# [DATA FOR ANALYSIS]
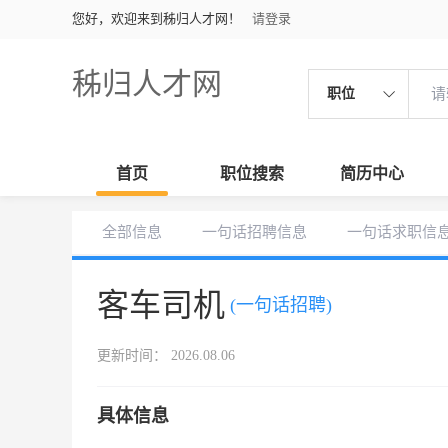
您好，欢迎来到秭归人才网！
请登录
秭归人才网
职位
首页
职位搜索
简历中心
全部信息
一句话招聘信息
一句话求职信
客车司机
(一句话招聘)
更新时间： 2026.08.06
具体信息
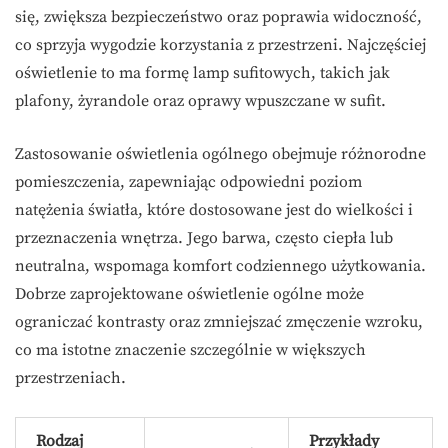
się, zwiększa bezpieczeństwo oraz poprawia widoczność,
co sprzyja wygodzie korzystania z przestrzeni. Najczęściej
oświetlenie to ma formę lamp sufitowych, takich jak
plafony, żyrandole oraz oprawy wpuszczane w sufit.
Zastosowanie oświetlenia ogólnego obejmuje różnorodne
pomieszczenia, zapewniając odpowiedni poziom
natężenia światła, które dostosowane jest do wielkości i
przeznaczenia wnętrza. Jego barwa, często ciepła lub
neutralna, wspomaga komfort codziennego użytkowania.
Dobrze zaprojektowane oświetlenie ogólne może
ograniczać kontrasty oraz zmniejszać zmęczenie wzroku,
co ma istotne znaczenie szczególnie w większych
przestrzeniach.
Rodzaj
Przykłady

# [TASK ITEM]
Repeat only the lines starting at the one that contains "neutralna, wspomaga komfort" and ending at the last line above, exactly as written.

# [TASK RESULT]
neutralna, wspomaga komfort codziennego użytkowania.
Dobrze zaprojektowane oświetlenie ogólne może
ograniczać kontrasty oraz zmniejszać zmęczenie wzroku,
co ma istotne znaczenie szczególnie w większych
przestrzeniach.
Rodzaj
Przykłady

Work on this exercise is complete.